Debo Patrick Adegbile was born some 12 years after Rosa Parks refused to move to the back of the bus in Montgomery, Alabama. That incident occurred in 1955. Late Wednesday morning, 46-year-old Adegbile was moving to take his place at the podium in the Supreme Court chamber in Washington at the very moment that President Barack Obama and the leaders of Congress were unveiling the Rosa Parks memorial statue in the Capitol, across the street–a little more than 100 years after her birth.
It was poignant symbolism of the kind that often unfolds in the high councils of Washington. But the celebration on the Capitol side of the street was markedly more upbeat than the somber mood that Adegbile confronted inside the crowded chamber of the Supreme Court.
Adegbile is an African-American, as is the president, and as was Rosa Parks, one of the heroines of the civil rights movement. The young lawyer is now the senior staff attorney of the NAACP Legal Defense Fund, and it was his task on Wednesday to urge the Supreme Court not to strike down the federal law that everyone–even its current critics–agree was America’s most successful civil rights law: the Civil Rights Act of 1965. In extending that law for 25 years in 2006, Congress gave it this title: the Fannie Lou Hamer, Rosa Parks, and Coretta Scott King Voting Rights Act Reauthorization and Amendments Act.
“Mr. Chief Justice, and may it please the Court,” Adegbile began. He would continue for 15 minutes, fielding questions from the bench, including some hard ones from Justice Antonin Scalia. Perhaps fortunately for Adegbile, he was not at the podium when Justice Scalia had belittled civil rights legislation by calling it “racial entitlements” that are passed by large majorities in Congress because the lawmakers are politically wary of voting against them.
Once before, the Supreme Court had considered striking down the key sections of the re-enacted Voting Rights Act, but stopped short of doing so. That was in 2009. At that time, the court did attempt to send a message to Congress that the law was vulnerable constitutionally, if Congress did not modernize its enforcement formula to reflect the fact that “the South has changed.”

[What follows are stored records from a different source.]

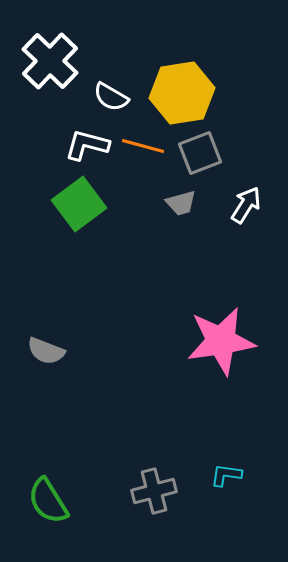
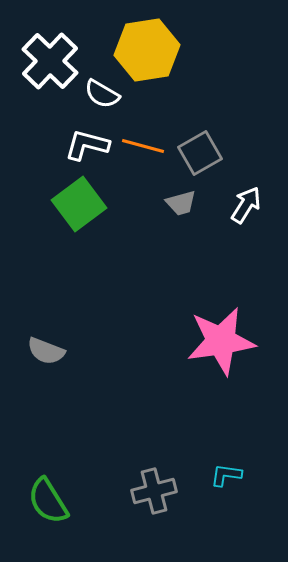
yellow hexagon: moved 35 px left, 43 px up
white semicircle: moved 9 px left, 3 px up
gray square: rotated 9 degrees counterclockwise
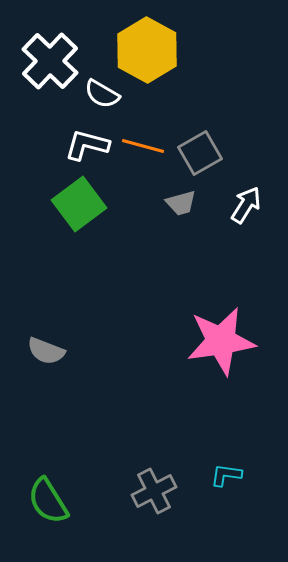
yellow hexagon: rotated 22 degrees counterclockwise
gray cross: rotated 12 degrees counterclockwise
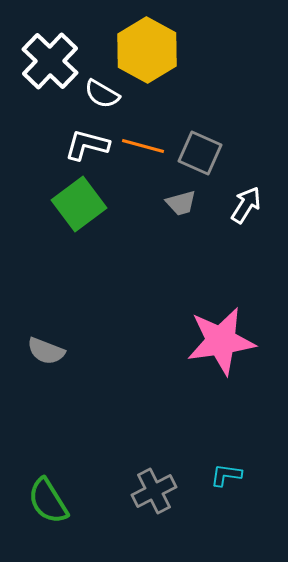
gray square: rotated 36 degrees counterclockwise
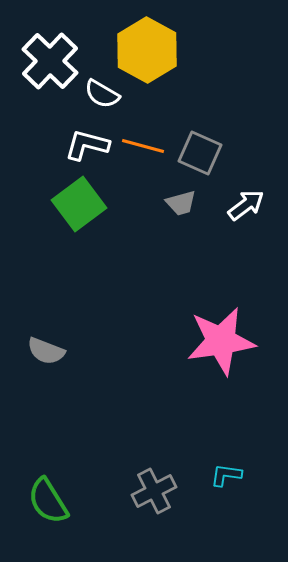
white arrow: rotated 21 degrees clockwise
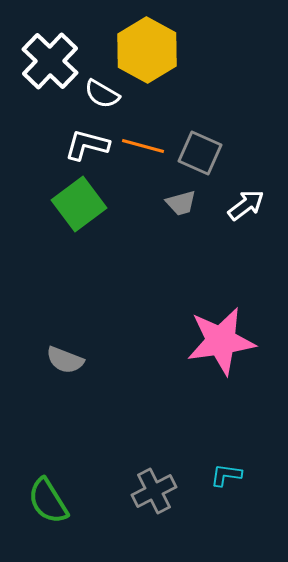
gray semicircle: moved 19 px right, 9 px down
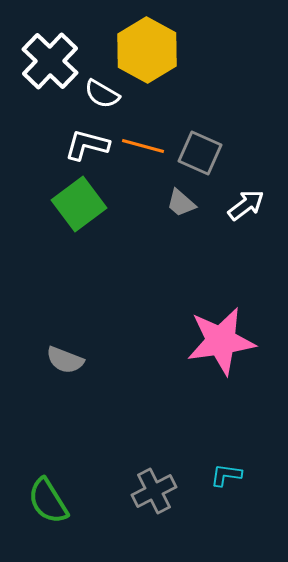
gray trapezoid: rotated 56 degrees clockwise
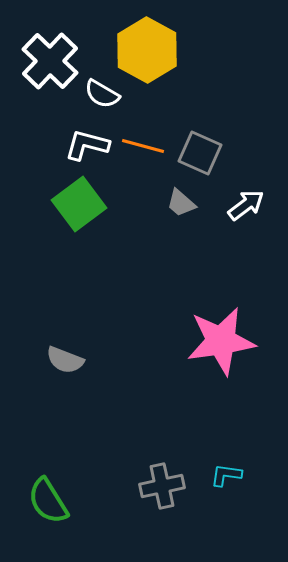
gray cross: moved 8 px right, 5 px up; rotated 15 degrees clockwise
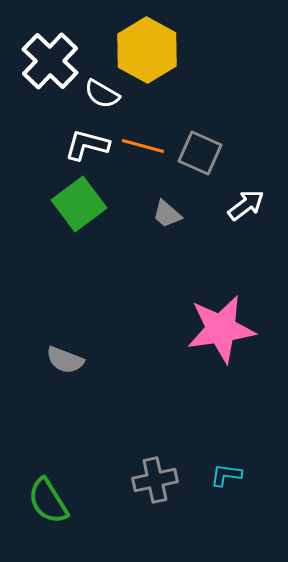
gray trapezoid: moved 14 px left, 11 px down
pink star: moved 12 px up
gray cross: moved 7 px left, 6 px up
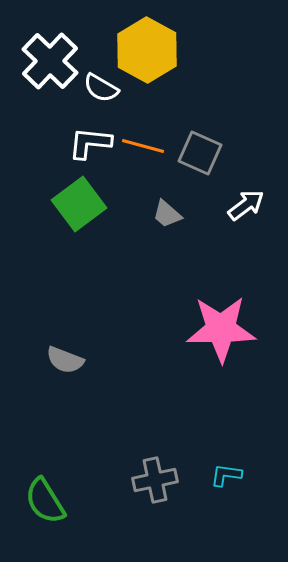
white semicircle: moved 1 px left, 6 px up
white L-shape: moved 3 px right, 2 px up; rotated 9 degrees counterclockwise
pink star: rotated 8 degrees clockwise
green semicircle: moved 3 px left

Since then, the states and some of the local governments that have to obey the law’s toughest demands (those are restricted to those jurisdictions that had the worst records in racial discrimination in voting in 1972) have intensified their constitutional attack on it, since Congress did not react at all to the court’s message of four years ago.
Adegbile, alongside the federal government’s top courtroom advocate, Solicitor General Donald B. Verrilli, Jr., sought to persuade the justices on Wednesday that the law is still needed, and it is still needed mainly in the same states that have been covered since the law’s first enactment.

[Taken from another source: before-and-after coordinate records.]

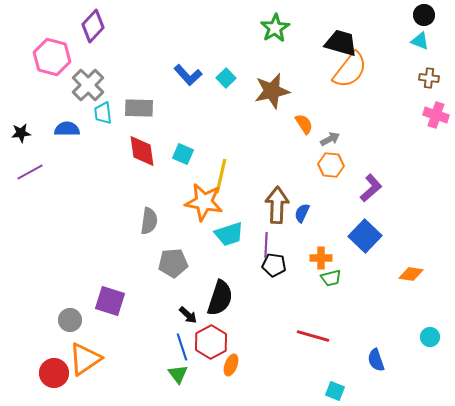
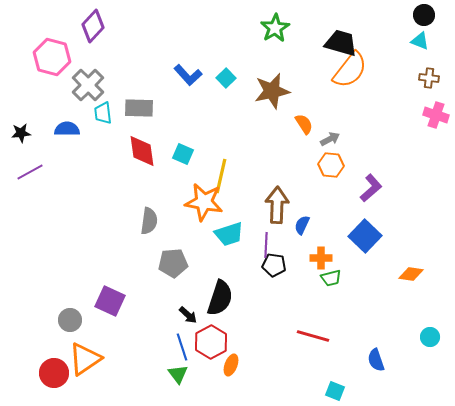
blue semicircle at (302, 213): moved 12 px down
purple square at (110, 301): rotated 8 degrees clockwise
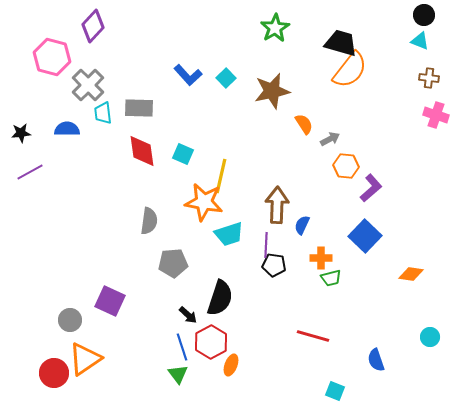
orange hexagon at (331, 165): moved 15 px right, 1 px down
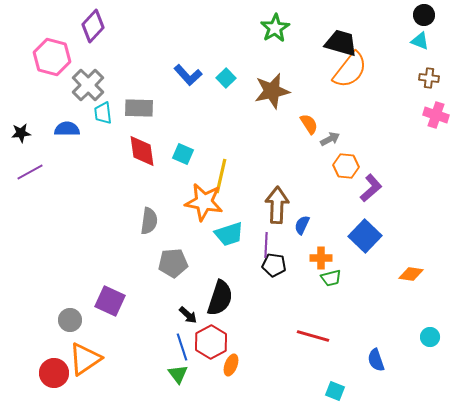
orange semicircle at (304, 124): moved 5 px right
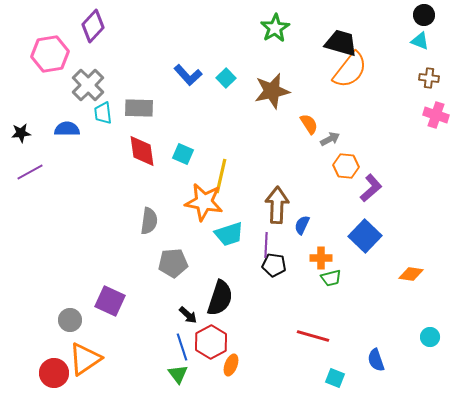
pink hexagon at (52, 57): moved 2 px left, 3 px up; rotated 24 degrees counterclockwise
cyan square at (335, 391): moved 13 px up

It was clear, though, that at least four–and probably five–of the justices retained the deep doubts about the law’s constitutionality that they had expressed at a hearing four years ago. In addition to Scalia, they were Chief Justice John G. Roberts Jr. and Justices Samuel A. Alito Jr. and Anthony M. Kennedy (and, probably, Justice Clarence Thomas, since he has openly contended that the law was invalid, although he remained silent Wednesday).
Justice Kennedy did give some passing hints that, in the final reckoning, he might not be prepared to strike down the law in its entirety, suggesting that it may be the only effective legal weapon the government has to deal with racial discrimination in voting, where it continues to exist.
The law in its current form clearly had the support of Justices Ruth Bader Ginsburg, Elena Kagan and Sonia Sotomayor (Kagan and Sotomayor were not yet on the court when the law’s validity was last explored). Justice Stephen G. Breyer expressed some skepticism about the coverage formula for the law, but seemed on the whole to want the law to be kept on the books.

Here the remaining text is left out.